Your assignment. Copy every record exactly as it stands. Leave the pictures out.

------------------------------------------------------------------------

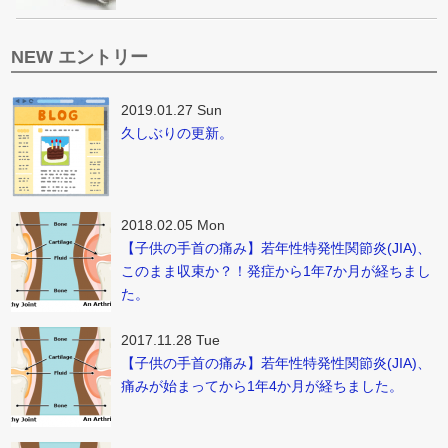
NEW エントリー
2019.01.27 Sun
久しぶりの更新。
2018.02.05 Mon
【子供の手首の痛み】若年性特発性関節炎(JIA)、
このまま収束か？！発症から1年7か月が経ちまし
た。
2017.11.28 Tue
【子供の手首の痛み】若年性特発性関節炎(JIA)、
痛みが始まってから1年4か月が経ちました。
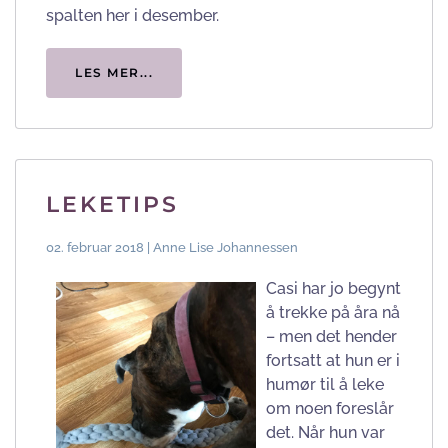
spalten her i desember.
LES MER...
LEKETIPS
02. februar 2018 | Anne Lise Johannessen
Casi har jo begynt
å trekke på åra nå
– men det hender
fortsatt at hun er i
humør til å leke
om noen foreslår
det. Når hun var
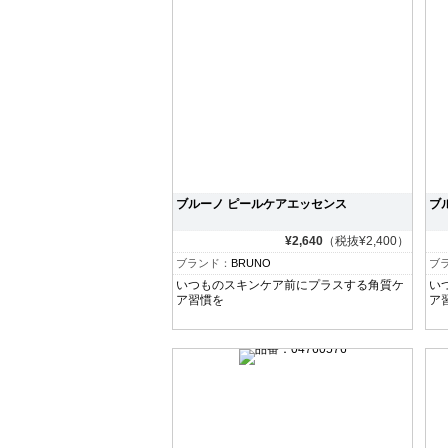
ブルーノ ピールケアエッセンス
ブ
¥2,640
（税抜¥2,400）
ブランド：
BRUNO
ブ
いつものスキンケア前にプラスする角質ケ
い
ア習慣を
ア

------------------------------------------------------------------------

Result for this exercise.
NEW エントリー
2019.01.27 Sun
久しぶりの更新。
2018.02.05 Mon
【子供の手首の痛み】若年性特発性関節炎(JIA)、
このまま収束か？！発症から1年7か月が経ちまし
た。
2017.11.28 Tue
【子供の手首の痛み】若年性特発性関節炎(JIA)、
痛みが始まってから1年4か月が経ちました。
spalten her i desember.
LES MER...
LEKETIPS
02. februar 2018 | Anne Lise Johannessen
Casi har jo begynt
å trekke på åra nå
– men det hender
fortsatt at hun er i
humør til å leke
om noen foreslår
det. Når hun var
ブルーノ ピールケアエッセンス
ブ
¥2,640
（税抜¥2,400）
ブランド：
BRUNO
ブ
いつものスキンケア前にプラスする角質ケ
い
ア習慣を
ア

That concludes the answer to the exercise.